The possession of separate heads by the Hyperboreans seemed to lend them a remarkable biologic interest in the eyes of their hosts. The Bhlemphroims, it was learned, had not always been headless but had reached their present physical conformation through a slow process of evolution, in which the head of the archetypal Bhlemphroim had been merged by imperceptible degrees with the torso.

 

But, unlike most peoples, they did not regard their current stage of development with unqualified complacency. Indeed, their headlessness was a source of national regret; they deplored the retrenchment of nature in this regard; and the arrival of Eibon and Morghi, who were looked upon as ideal exemplars of cephalic evolution, had served to quicken their eugenic sorrow.

 

The sorcerer and the inquisitor, on their part, found life rather dull among the Bhlemphroims after the first feeling of exoticism had worn off. The diet was tiresome for one thing — an endless succession of raw and boiled and roasted mushrooms, varied at rare intervals by the coarse and flabby meat of tame monsters.
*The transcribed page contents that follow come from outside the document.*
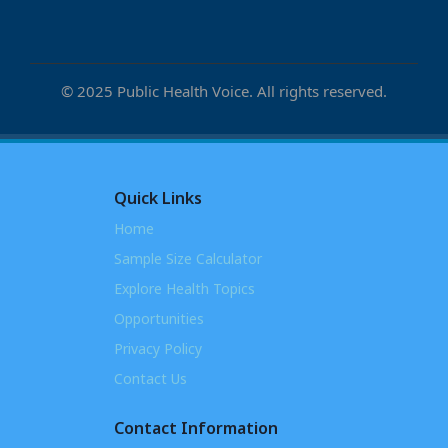
© 2025 Public Health Voice. All rights reserved.
Quick Links
Home
Sample Size Calculator
Explore Health Topics
Opportunities
Privacy Policy
Contact Us
Contact Information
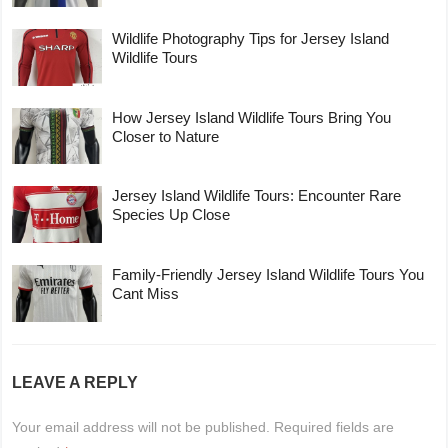
Wildlife Photography Tips for Jersey Island
Wildlife Tours
How Jersey Island Wildlife Tours Bring You
Closer to Nature
Jersey Island Wildlife Tours: Encounter Rare
Species Up Close
Family-Friendly Jersey Island Wildlife Tours You
Cant Miss
LEAVE A REPLY
Your email address will not be published.
Required fields are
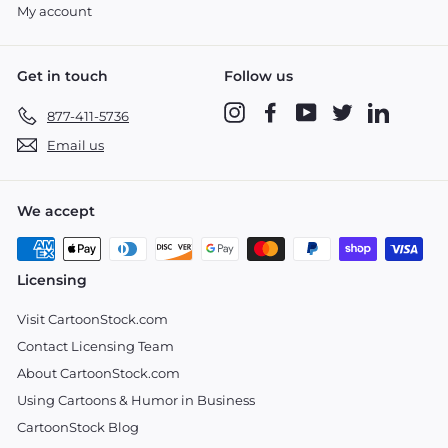
My account
Get in touch
Follow us
Instagram
Facebook
YouTube
Twitter
LinkedIn
877-411-5736
Email us
We accept
Licensing
Visit CartoonStock.com
Contact Licensing Team
About CartoonStock.com
Using Cartoons & Humor in Business
CartoonStock Blog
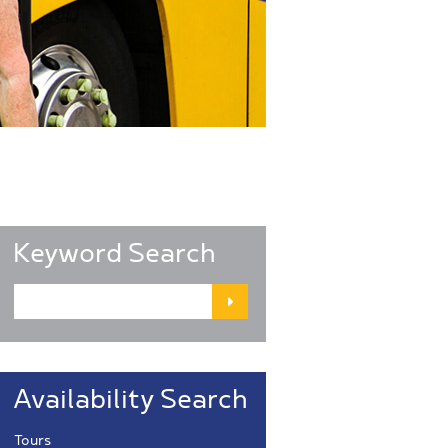
Keyword Search
Availability Search
Tours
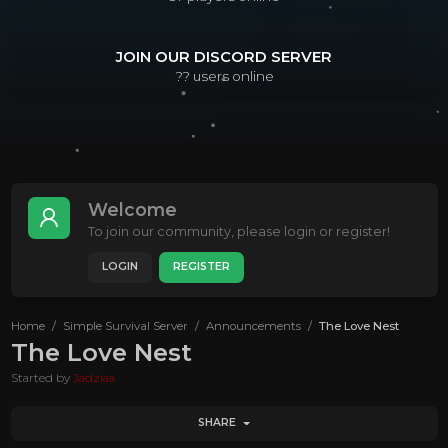
JOIN OUR DISCORD SERVER
??
users online
Welcome
To join our community, please login or register!
LOGIN
REGISTER
Home
Simple Survival Server
Announcements
The Love Nest
The Love Nest
Started by
Jadziaa
SHARE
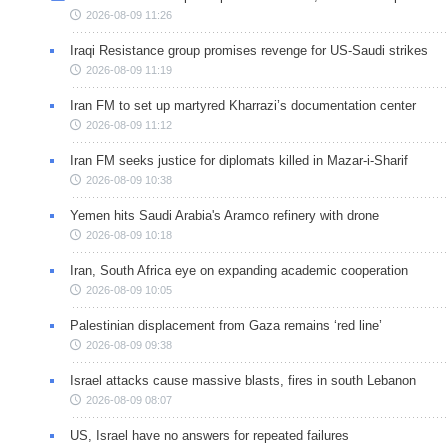
2026-08-09 11:26
Iraqi Resistance group promises revenge for US-Saudi strikes
2026-08-09 11:19
Iran FM to set up martyred Kharrazi’s documentation center
2026-08-09 11:12
Iran FM seeks justice for diplomats killed in Mazar-i-Sharif
2026-08-09 10:38
Yemen hits Saudi Arabia's Aramco refinery with drone
2026-08-09 10:18
Iran, South Africa eye on expanding academic cooperation
2026-08-09 10:05
Palestinian displacement from Gaza remains ‘red line’
2026-08-09 09:38
Israel attacks cause massive blasts, fires in south Lebanon
2026-08-09 08:07
US, Israel have no answers for repeated failures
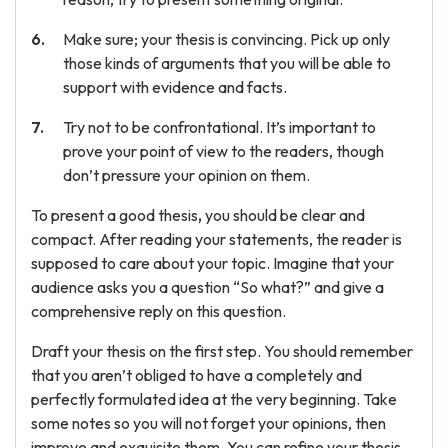
Make sure; your thesis is convincing. Pick up only
those kinds of arguments that you will be able to
support with evidence and facts.
Try not to be confrontational. It’s important to
prove your point of view to the readers, though
don’t pressure your opinion on them.
To present a good thesis
,
you should be clear and
compact. After reading your statements, the reader is
supposed to care about your topic. Imagine that your
audience asks you a question “So what?” and give a
comprehensive reply on this question.
Draft your thesis on the first step. You should remember
that you aren’t obliged to have a completely and
perfectly formulated idea at the very beginning. Take
some notes so you will not forget your opinions, then
improve and exquisite them. You can refine your thesis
And this people, though they were always polite and respectful, did not seem to be greatly awed by the exhibitions of Hyperborean magic with which Eibon and Morghi favored them; and their lamentable want of religious ardor made all evangelistic endeavor a thankless task. And, being fundamentally unimaginative, they were not even duly impressed by the fact that their visitors had come from a remote ultra-Cykranoshian world.

 

"I feel," said Eibon to Morghi one day, "that the god was sadly mistaken in deigning to send this people a message of any sort."

 

It was very soon after this that a large committee of the Blemphroims waited upon Eibon and Morghi and informed them that after long consideration they had been selected as the fathers of the next generation and were to be married forthwith to the tribal mother in the hope that a well-headed race of Bhlemphroims would result from the union.

 

Eibon and Morghi were quite overcome by the proposed eugenic honor. Thinking of the mountainous female they had seen, Morghi was prone to remernber his sacerdotal vows of celibacy and Eibon was eager to take similar vows upon himself without delay. The inquisitor, indeed, was so overwhelmed as to be rendered almost speechless; but, with rare presence of mind, the sorcerer temporized by making a few queries anent the legal and social status which would be enjoyed by Morghi and himself as the husbands of the Djhenquomh. And the naive Blemphroims told him that this would be a matter of brief concern; that after completing their marital duties the husbands were always served to the national mother in the form of ragouts and other culinary preparations.